Der radikale Theatertheologe

von Andreas Klaeui

Er sagt gern "radikal". Das Mühlviertel, die österreichische Gegend, aus der er herkommt, ist "radikal ländlich"; auch Theologie, sein Fach, hat "was Radikales" mit ihrem Endgültigkeitshorizont. Er hat Theologie und Philosophie durchaus studiert, mit heißem Bemühn, vordem schon Theaterwissenschaft und Germanistik. "Aber", so Ewald Palmetshofer, "ich hatte dabei immer den Eindruck, ich arbeitete nur mit Sekundärbearbeitungen der Themen, die mich wirklich interessierten.
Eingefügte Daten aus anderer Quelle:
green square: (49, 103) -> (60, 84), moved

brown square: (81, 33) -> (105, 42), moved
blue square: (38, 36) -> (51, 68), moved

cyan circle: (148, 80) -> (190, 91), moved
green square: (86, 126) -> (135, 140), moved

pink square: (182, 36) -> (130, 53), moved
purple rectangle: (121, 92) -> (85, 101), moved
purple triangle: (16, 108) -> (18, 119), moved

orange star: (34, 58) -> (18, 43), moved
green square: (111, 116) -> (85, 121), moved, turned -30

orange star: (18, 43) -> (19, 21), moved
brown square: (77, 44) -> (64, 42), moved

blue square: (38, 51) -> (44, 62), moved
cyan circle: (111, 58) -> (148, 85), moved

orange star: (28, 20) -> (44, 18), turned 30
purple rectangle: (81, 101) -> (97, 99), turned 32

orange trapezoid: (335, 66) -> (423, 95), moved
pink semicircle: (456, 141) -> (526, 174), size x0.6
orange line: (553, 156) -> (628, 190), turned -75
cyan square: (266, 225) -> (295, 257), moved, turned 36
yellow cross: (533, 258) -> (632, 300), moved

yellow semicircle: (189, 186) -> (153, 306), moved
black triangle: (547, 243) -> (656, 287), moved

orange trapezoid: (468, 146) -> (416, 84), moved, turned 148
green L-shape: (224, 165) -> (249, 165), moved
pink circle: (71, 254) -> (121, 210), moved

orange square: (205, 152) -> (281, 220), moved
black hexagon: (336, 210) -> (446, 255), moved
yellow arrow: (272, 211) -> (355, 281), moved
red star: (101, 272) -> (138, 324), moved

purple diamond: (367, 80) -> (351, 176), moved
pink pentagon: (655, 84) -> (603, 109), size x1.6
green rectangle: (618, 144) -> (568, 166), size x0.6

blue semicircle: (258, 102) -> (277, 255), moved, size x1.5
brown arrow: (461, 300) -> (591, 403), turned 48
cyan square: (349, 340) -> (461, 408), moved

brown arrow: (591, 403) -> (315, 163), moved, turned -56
Was ich suchte, war ein Denkhandwerkszeug. Das Interesse an einer direkten inhaltlichen Auseinandersetzung, das war für mich der Impuls zum Fachwechsel."

Also: Lehramt Philosophie, Psychologie, Theologie. Psychologie und Philosophie sind in unsern Tagen ja durchaus gängig. Aber Theologie? "Das ist schon a bissl a No-go", gesteht er lachend. "Theologie gilt als radikal unsexy. Meine Überlegung ging dahin, dass das, was mich interessiert, in der Theologie thematisch stärker beheimatet ist. Philosophie war dazu das Korrektiv."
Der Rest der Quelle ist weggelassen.